A Search button at the top of the sidebar opens Worktree Jump Palette (Cmd-J) — same surface, click-driven for users who don't lean on the keyboard for navigation. The status bar shows agent activity inline; unread worktrees are bolded rather than badged.
When you have many repos, the header's filter control opens a searchable popover — type to narrow the visible repos by name, toggle individual repos on or off, and the sidebar updates as you type. Newly-added repos that match the active query show up immediately.

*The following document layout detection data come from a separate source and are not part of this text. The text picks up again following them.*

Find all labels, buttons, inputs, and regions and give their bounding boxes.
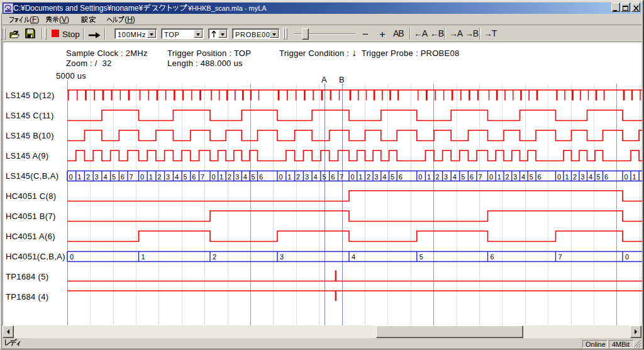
svg-text:5: 5	[322, 173, 326, 181]
svg-text:3: 3	[235, 173, 239, 181]
svg-text:6: 6	[399, 173, 402, 181]
svg-text:1: 1	[565, 173, 569, 181]
svg-text:3: 3	[95, 173, 99, 181]
svg-text:LS145 D(12): LS145 D(12)	[6, 91, 55, 100]
svg-text:4: 4	[314, 173, 318, 181]
svg-text:5: 5	[461, 173, 465, 181]
svg-text:1: 1	[358, 173, 362, 181]
svg-text:0: 0	[279, 173, 283, 181]
svg-text:2: 2	[213, 253, 216, 261]
svg-text:0: 0	[140, 173, 144, 181]
svg-text:2: 2	[436, 173, 440, 181]
svg-text:LS145 A(9): LS145 A(9)	[6, 151, 49, 161]
svg-text:TP1684 (4): TP1684 (4)	[6, 292, 49, 302]
svg-text:B: B	[339, 75, 345, 84]
svg-text:5: 5	[112, 173, 116, 181]
svg-text:4: 4	[243, 173, 247, 181]
svg-text:6: 6	[470, 173, 474, 181]
svg-text:4: 4	[589, 173, 592, 181]
svg-text:6: 6	[331, 173, 335, 181]
svg-text:7: 7	[201, 173, 204, 181]
svg-text:7: 7	[340, 173, 343, 181]
svg-text:6: 6	[491, 253, 494, 261]
svg-text:A: A	[321, 75, 327, 84]
svg-text:LS145 C(11): LS145 C(11)	[6, 111, 54, 120]
svg-text:2: 2	[86, 173, 90, 181]
svg-text:3: 3	[280, 253, 284, 261]
svg-text:0: 0	[557, 173, 561, 181]
svg-text:3: 3	[444, 173, 448, 181]
svg-text:7: 7	[558, 253, 562, 261]
svg-text:4: 4	[103, 173, 107, 181]
svg-text:5: 5	[419, 253, 423, 261]
svg-text:0: 0	[351, 173, 355, 181]
svg-text:7: 7	[130, 173, 133, 181]
svg-text:1: 1	[142, 253, 145, 261]
svg-text:4: 4	[175, 173, 179, 181]
svg-text:3: 3	[581, 173, 585, 181]
svg-text:5: 5	[251, 173, 255, 181]
svg-text:0: 0	[418, 173, 422, 181]
svg-text:HC4051 A(6): HC4051 A(6)	[6, 232, 55, 241]
svg-text:3: 3	[513, 173, 517, 181]
svg-text:6: 6	[538, 173, 541, 181]
svg-text:4: 4	[382, 173, 386, 181]
svg-text:2: 2	[367, 173, 370, 181]
svg-text:0: 0	[489, 173, 493, 181]
svg-text:1: 1	[77, 173, 81, 181]
svg-text:5: 5	[391, 173, 394, 181]
svg-text:HC4051(C,B,A): HC4051(C,B,A)	[6, 252, 65, 261]
svg-text:7: 7	[479, 173, 482, 181]
svg-text:4: 4	[453, 173, 457, 181]
svg-text:1: 1	[633, 173, 636, 181]
svg-text:2: 2	[157, 173, 161, 181]
svg-text:2: 2	[296, 173, 300, 181]
svg-text:3: 3	[375, 173, 379, 181]
svg-text:LS145 B(10): LS145 B(10)	[6, 131, 54, 140]
svg-text:TP1684 (5): TP1684 (5)	[6, 272, 49, 281]
svg-text:1: 1	[497, 173, 501, 181]
svg-text:2: 2	[506, 173, 509, 181]
svg-text:4: 4	[521, 173, 525, 181]
svg-text:LS145(C,B,A): LS145(C,B,A)	[6, 171, 58, 181]
svg-text:0: 0	[212, 173, 216, 181]
svg-text:5: 5	[184, 173, 187, 181]
svg-text:0: 0	[625, 173, 628, 181]
svg-text:6: 6	[192, 173, 196, 181]
svg-text:2: 2	[228, 173, 231, 181]
svg-text:6: 6	[604, 173, 608, 181]
svg-text:1: 1	[287, 173, 291, 181]
svg-text:0: 0	[69, 173, 73, 181]
svg-text:5: 5	[530, 173, 533, 181]
svg-text:3: 3	[166, 173, 170, 181]
svg-text:HC4051 C(8): HC4051 C(8)	[6, 191, 56, 201]
svg-text:0: 0	[70, 253, 74, 261]
svg-text:2: 2	[573, 173, 577, 181]
svg-text:4: 4	[352, 253, 355, 261]
svg-text:1: 1	[427, 173, 431, 181]
svg-text:HC4051 B(7): HC4051 B(7)	[6, 212, 56, 221]
svg-text:6: 6	[121, 173, 125, 181]
svg-text:5: 5	[597, 173, 601, 181]
svg-text:0: 0	[625, 253, 629, 261]
svg-text:3: 3	[305, 173, 309, 181]
svg-text:6: 6	[259, 173, 263, 181]
svg-text:1: 1	[149, 173, 153, 181]
svg-text:1: 1	[219, 173, 223, 181]
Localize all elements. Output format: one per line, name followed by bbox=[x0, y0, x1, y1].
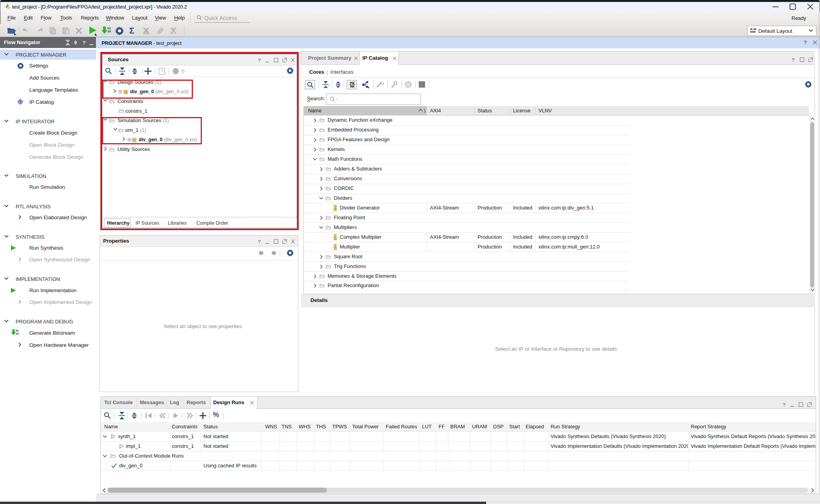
svg-text:?: ? bbox=[258, 239, 261, 245]
svg-text:10: 10 bbox=[16, 332, 19, 335]
svg-text:10: 10 bbox=[107, 30, 111, 33]
svg-text:1: 1 bbox=[424, 109, 426, 113]
svg-text:?: ? bbox=[783, 402, 786, 408]
svg-text:01: 01 bbox=[16, 329, 19, 332]
svg-text:?: ? bbox=[791, 57, 795, 63]
svg-text:?: ? bbox=[82, 40, 86, 46]
svg-text:?: ? bbox=[804, 39, 807, 46]
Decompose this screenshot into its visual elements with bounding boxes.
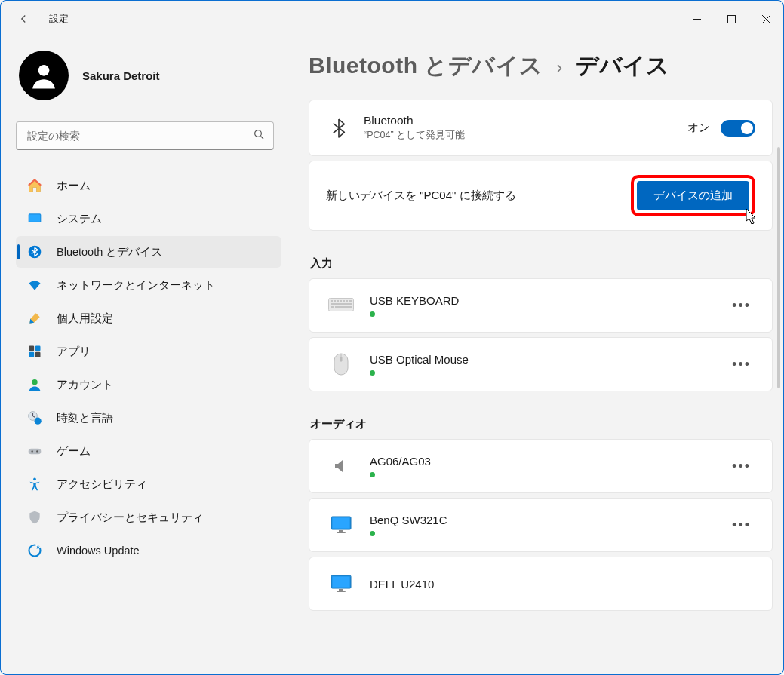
sidebar-item-label: Bluetooth とデバイス bbox=[57, 245, 162, 259]
sidebar-item-system[interactable]: システム bbox=[16, 203, 281, 235]
svg-rect-29 bbox=[340, 303, 343, 305]
svg-rect-20 bbox=[334, 300, 336, 302]
shield-icon bbox=[26, 509, 43, 526]
device-row-benq[interactable]: BenQ SW321C ••• bbox=[309, 498, 773, 552]
search-wrap bbox=[16, 121, 274, 150]
breadcrumb: Bluetooth とデバイス › デバイス bbox=[309, 51, 773, 81]
sidebar-item-apps[interactable]: アプリ bbox=[16, 336, 281, 367]
device-more-button[interactable]: ••• bbox=[727, 295, 755, 317]
svg-rect-9 bbox=[35, 352, 41, 357]
svg-rect-21 bbox=[337, 300, 339, 302]
wifi-icon bbox=[26, 277, 43, 293]
svg-rect-28 bbox=[337, 303, 340, 305]
sidebar-item-bluetooth[interactable]: Bluetooth とデバイス bbox=[16, 236, 281, 268]
svg-rect-22 bbox=[340, 300, 342, 302]
section-head-audio: オーディオ bbox=[310, 417, 773, 431]
device-more-button[interactable]: ••• bbox=[727, 354, 755, 376]
minimize-button[interactable] bbox=[679, 4, 714, 34]
user-icon bbox=[28, 60, 60, 91]
profile[interactable]: Sakura Detroit bbox=[16, 51, 281, 100]
sidebar-item-accounts[interactable]: アカウント bbox=[16, 369, 281, 400]
svg-rect-13 bbox=[29, 449, 42, 455]
close-icon bbox=[762, 15, 770, 23]
sidebar-item-gaming[interactable]: ゲーム bbox=[16, 435, 281, 467]
svg-rect-32 bbox=[331, 306, 334, 308]
device-name: BenQ SW321C bbox=[370, 514, 727, 526]
scrollbar[interactable] bbox=[777, 147, 780, 388]
status-dot bbox=[370, 311, 375, 317]
window-title: 設定 bbox=[49, 12, 69, 26]
profile-name: Sakura Detroit bbox=[82, 69, 160, 82]
sidebar-item-accessibility[interactable]: アクセシビリティ bbox=[16, 468, 281, 500]
svg-rect-33 bbox=[335, 306, 346, 308]
svg-rect-45 bbox=[337, 591, 346, 592]
device-row-ag06[interactable]: AG06/AG03 ••• bbox=[309, 439, 773, 493]
svg-point-2 bbox=[255, 130, 262, 137]
device-row-keyboard[interactable]: USB KEYBOARD ••• bbox=[309, 278, 773, 333]
sidebar-item-label: ネットワークとインターネット bbox=[57, 278, 215, 293]
back-button[interactable] bbox=[10, 5, 37, 32]
home-icon bbox=[26, 177, 43, 194]
svg-rect-41 bbox=[337, 532, 346, 533]
bluetooth-title: Bluetooth bbox=[364, 114, 687, 127]
maximize-button[interactable] bbox=[714, 4, 749, 34]
add-device-button[interactable]: デバイスの追加 bbox=[637, 181, 749, 210]
sidebar-item-label: ホーム bbox=[57, 179, 91, 193]
status-dot bbox=[370, 472, 375, 477]
svg-rect-4 bbox=[29, 215, 40, 222]
search-icon bbox=[253, 128, 265, 143]
add-device-card: 新しいデバイスを "PC04" に接続する デバイスの追加 bbox=[309, 161, 773, 231]
device-more-button[interactable]: ••• bbox=[727, 514, 755, 536]
svg-rect-37 bbox=[340, 357, 343, 361]
sidebar-item-windows-update[interactable]: Windows Update bbox=[16, 535, 281, 566]
svg-rect-25 bbox=[349, 300, 352, 302]
svg-point-10 bbox=[32, 379, 38, 385]
monitor-icon bbox=[326, 571, 356, 597]
account-icon bbox=[26, 376, 43, 393]
sidebar-item-label: アクセシビリティ bbox=[57, 477, 147, 492]
highlight-ring: デバイスの追加 bbox=[631, 175, 755, 216]
svg-rect-26 bbox=[331, 303, 334, 305]
sidebar-item-home[interactable]: ホーム bbox=[16, 170, 281, 201]
breadcrumb-parent[interactable]: Bluetooth とデバイス bbox=[309, 51, 543, 81]
sidebar-item-label: アカウント bbox=[57, 378, 113, 392]
mouse-icon bbox=[326, 351, 356, 377]
paintbrush-icon bbox=[26, 310, 43, 327]
bluetooth-toggle[interactable] bbox=[721, 120, 755, 137]
svg-rect-7 bbox=[35, 346, 41, 351]
device-name: DELL U2410 bbox=[370, 578, 755, 591]
main-content: Bluetooth とデバイス › デバイス Bluetooth “PC04” … bbox=[287, 37, 783, 674]
sidebar-item-time-language[interactable]: 時刻と言語 bbox=[16, 402, 281, 434]
close-button[interactable] bbox=[749, 4, 783, 34]
chevron-right-icon: › bbox=[557, 58, 562, 78]
device-row-mouse[interactable]: USB Optical Mouse ••• bbox=[309, 337, 773, 391]
sidebar-item-network[interactable]: ネットワークとインターネット bbox=[16, 269, 281, 301]
search-input[interactable] bbox=[16, 121, 274, 150]
breadcrumb-current: デバイス bbox=[576, 51, 669, 81]
monitor-icon bbox=[326, 512, 356, 538]
status-dot bbox=[370, 531, 375, 536]
svg-rect-23 bbox=[343, 300, 345, 302]
device-row-dell[interactable]: DELL U2410 bbox=[309, 557, 773, 611]
sidebar-item-privacy[interactable]: プライバシーとセキュリティ bbox=[16, 502, 281, 533]
status-dot bbox=[370, 370, 375, 376]
bluetooth-icon bbox=[326, 118, 352, 139]
add-device-text: 新しいデバイスを "PC04" に接続する bbox=[326, 189, 516, 203]
svg-rect-24 bbox=[346, 300, 348, 302]
bluetooth-icon bbox=[26, 244, 43, 260]
svg-rect-8 bbox=[29, 352, 35, 357]
sidebar: Sakura Detroit ホーム システム bbox=[1, 37, 287, 674]
speaker-icon bbox=[326, 453, 356, 479]
device-more-button[interactable]: ••• bbox=[727, 456, 755, 477]
arrow-left-icon bbox=[17, 12, 30, 26]
sidebar-item-label: ゲーム bbox=[57, 444, 91, 459]
apps-icon bbox=[26, 343, 43, 360]
svg-rect-19 bbox=[331, 300, 333, 302]
sidebar-item-personalization[interactable]: 個人用設定 bbox=[16, 302, 281, 334]
maximize-icon bbox=[727, 15, 736, 23]
clock-globe-icon bbox=[26, 410, 43, 426]
svg-point-14 bbox=[32, 450, 33, 452]
sidebar-item-label: 時刻と言語 bbox=[57, 411, 113, 425]
sidebar-item-label: システム bbox=[57, 212, 102, 226]
svg-rect-34 bbox=[346, 306, 352, 308]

You can pin a worktree to the top of its project to keep long-running work in view, and right-clicking a worktree exposes archive / sleep / delete actions. Repo rows themselves can be reordered by drag — grab a project header and drop it where you want it; the order persists across restarts.
Using plain git
Every Orca worktree is a real git worktree. You can open a terminal in it and use git status, git rebase, git cherry-pick, and anything else — Orca picks up the changes next render.